I have trained a KNN model to predict handwritten images in the MNIST dataset. I want to test it on my own handwriting now. I want to convert it into the MNIST format (values for 784 pixels in the image as an array). I tried converting the image into a 28*28 pixels and storing the pixel intensities in the code below:
img = cv2.imread(image,cv.IMREAD_GRAYSCALE)
resized = cv2.resize(img, (28,28))
features = resized.reshape(1,-1)
But for some reason it is not working and the predictions are always '0'. I think I will need to shift my own image to the centre of 28x28 image and grayscale it. I also think my image is not being converted into the array properly. Could somebody tell me how I can properly format my images to make the predictions more accurate?
Following code should work as it is, or maybe you may have to tweak it a little bit.

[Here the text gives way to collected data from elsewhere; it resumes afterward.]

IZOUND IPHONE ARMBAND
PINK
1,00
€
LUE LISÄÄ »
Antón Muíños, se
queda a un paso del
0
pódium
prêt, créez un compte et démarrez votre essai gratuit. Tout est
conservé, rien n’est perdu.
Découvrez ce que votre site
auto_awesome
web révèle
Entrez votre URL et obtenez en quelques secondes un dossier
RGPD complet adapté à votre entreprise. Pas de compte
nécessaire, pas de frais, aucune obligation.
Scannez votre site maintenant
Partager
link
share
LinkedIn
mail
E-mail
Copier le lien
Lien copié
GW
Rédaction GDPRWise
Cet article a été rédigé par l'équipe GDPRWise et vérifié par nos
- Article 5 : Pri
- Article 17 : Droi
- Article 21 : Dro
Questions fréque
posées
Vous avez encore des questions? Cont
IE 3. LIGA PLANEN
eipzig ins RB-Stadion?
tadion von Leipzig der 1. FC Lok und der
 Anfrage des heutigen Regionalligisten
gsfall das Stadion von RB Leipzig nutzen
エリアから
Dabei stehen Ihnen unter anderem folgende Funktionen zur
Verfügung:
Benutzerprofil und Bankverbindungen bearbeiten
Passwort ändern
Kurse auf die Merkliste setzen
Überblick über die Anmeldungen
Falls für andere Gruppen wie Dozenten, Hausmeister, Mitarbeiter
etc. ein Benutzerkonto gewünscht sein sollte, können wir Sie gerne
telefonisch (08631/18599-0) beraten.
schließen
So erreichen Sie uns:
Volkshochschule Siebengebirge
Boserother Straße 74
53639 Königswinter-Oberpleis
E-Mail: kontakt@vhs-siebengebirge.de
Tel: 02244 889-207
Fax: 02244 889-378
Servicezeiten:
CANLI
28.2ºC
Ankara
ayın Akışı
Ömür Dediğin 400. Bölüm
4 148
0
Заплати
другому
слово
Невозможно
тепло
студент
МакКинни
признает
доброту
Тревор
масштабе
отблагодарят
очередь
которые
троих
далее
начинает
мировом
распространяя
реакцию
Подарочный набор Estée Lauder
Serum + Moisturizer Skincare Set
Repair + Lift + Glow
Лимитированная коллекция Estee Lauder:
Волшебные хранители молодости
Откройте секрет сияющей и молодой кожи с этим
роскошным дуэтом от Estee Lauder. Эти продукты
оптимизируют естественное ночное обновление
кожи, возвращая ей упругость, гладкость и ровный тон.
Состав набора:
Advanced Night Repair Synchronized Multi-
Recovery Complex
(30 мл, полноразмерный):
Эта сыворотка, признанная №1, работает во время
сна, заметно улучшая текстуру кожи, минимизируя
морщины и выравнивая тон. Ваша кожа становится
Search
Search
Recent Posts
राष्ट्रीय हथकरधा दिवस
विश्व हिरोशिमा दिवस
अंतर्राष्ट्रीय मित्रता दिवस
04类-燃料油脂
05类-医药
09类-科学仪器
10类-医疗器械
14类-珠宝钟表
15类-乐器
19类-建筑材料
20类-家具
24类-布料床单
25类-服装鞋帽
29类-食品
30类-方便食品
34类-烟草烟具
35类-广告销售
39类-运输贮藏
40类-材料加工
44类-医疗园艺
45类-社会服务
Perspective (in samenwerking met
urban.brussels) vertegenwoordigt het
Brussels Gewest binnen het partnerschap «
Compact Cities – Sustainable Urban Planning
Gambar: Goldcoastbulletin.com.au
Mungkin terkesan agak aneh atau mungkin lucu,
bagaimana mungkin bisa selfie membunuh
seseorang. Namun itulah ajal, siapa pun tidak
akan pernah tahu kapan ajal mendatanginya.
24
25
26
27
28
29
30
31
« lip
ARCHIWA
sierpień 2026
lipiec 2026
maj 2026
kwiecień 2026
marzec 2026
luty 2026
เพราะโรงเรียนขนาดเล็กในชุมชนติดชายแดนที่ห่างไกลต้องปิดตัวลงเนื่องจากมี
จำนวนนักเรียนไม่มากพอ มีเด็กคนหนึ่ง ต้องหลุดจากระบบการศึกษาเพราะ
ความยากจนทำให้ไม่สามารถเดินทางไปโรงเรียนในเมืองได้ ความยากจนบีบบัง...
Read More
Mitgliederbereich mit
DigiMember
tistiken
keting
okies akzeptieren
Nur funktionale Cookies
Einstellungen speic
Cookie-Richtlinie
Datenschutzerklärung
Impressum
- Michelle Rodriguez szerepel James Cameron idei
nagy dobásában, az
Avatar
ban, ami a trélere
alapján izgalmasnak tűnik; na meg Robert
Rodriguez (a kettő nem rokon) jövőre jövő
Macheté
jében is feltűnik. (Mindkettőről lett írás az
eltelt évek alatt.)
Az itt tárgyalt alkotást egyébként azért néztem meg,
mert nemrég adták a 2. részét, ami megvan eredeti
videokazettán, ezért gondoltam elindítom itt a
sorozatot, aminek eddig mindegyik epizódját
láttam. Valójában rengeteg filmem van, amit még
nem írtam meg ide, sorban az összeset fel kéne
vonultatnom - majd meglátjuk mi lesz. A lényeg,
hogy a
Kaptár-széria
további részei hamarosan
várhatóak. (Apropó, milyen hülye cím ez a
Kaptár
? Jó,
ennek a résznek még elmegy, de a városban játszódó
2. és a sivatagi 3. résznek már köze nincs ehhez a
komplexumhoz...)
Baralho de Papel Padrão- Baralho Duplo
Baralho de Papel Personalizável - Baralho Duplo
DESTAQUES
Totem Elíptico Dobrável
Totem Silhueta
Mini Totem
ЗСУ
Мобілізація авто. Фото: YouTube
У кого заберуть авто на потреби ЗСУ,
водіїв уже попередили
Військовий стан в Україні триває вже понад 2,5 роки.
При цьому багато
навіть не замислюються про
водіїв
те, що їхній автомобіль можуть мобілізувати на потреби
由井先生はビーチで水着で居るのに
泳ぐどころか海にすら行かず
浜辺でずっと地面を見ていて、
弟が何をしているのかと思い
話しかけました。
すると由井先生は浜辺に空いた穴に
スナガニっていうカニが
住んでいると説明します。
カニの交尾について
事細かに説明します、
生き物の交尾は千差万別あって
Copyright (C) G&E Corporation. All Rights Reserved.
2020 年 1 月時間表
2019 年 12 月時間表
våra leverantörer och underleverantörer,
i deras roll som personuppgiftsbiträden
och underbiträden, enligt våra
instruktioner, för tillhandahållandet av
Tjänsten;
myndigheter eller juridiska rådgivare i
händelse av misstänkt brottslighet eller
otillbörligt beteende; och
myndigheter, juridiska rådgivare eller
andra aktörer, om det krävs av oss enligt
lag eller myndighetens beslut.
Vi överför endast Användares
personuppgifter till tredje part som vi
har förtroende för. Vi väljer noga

Function names are self explanatory.
import numpy as np
import cv2
def resize_to_28x28(img):
img_h, img_w = img.shape
dim_size_max = max(img.shape)
if dim_size_max == img_w:
im_h = (26 * img_h) // img_w
if im_h <= 0 or img_w <= 0:
print("Invalid Image Dimention: ", im_h, img_w, img_h)
tmp_img = cv2.resize(img, (26,im_h),0,0,cv2.INTER_NEAREST)
else:
im_w = (26 * img_w) // img_h
if im_w <= 0 or img_h <= 0:
print("Invalid Image Dimention: ", im_w, img_w, img_h)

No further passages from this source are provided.